How long has it been since you did not finish off the better part of a bottle of wine at night? Since the middle of August, maybe?

Oh God - she shook her head - not tonight, no guilt tonight. It's been a hell of a day.

What day isn't? If not tonight, when?

Fuck off; it's only wine.

Only…?

I want a drink.

Or six.

She stood there for a very long time, aching and frightened and knowing at last, on this gray and dreary night, that she was walking on the edge of a precipice, the one that began with just a bit of letting go and ended up with a few shortcuts and reassuring herself that nobody would notice, until finally she would be just another cop who gave up the fight, a woman who couldn't cut it with the big boys, a lesbian who wasn't as good as she thought. And no, she was not exaggerating the importance of this night's bottle of wine that she held in her hands, because she had at last admitted that if she opened it, the wine would be drinking her, not she it, and if knowing that, she went ahead, then she was also being consumed by tomorrow's bottle, and Friday's…

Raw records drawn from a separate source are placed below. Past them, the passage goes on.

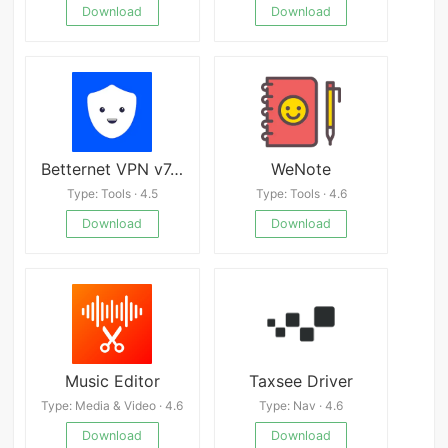
Download
Download
Betternet VPN v7.4.0
WeNote
Type: Tools · 4.5
Type: Tools · 4.6
Download
Download
Music Editor
Taxsee Driver
Type: Media & Video · 4.6
Type: Nav · 4.6
Download
Download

And oh God, who would care? She put the point of the corkscrew to the foil over the cork, and no further.

It was, oddly enough, Jules who pulled her back from the edge, that annoying young reminder of yet another responsibility unmet. The thought of Jules was bracing. Maddening, but bracing, like a slap in the face. She put the bottle away and made herself a cup of hot milk in the microwave, then sat with it at the kitchen table while she sorted through the mail.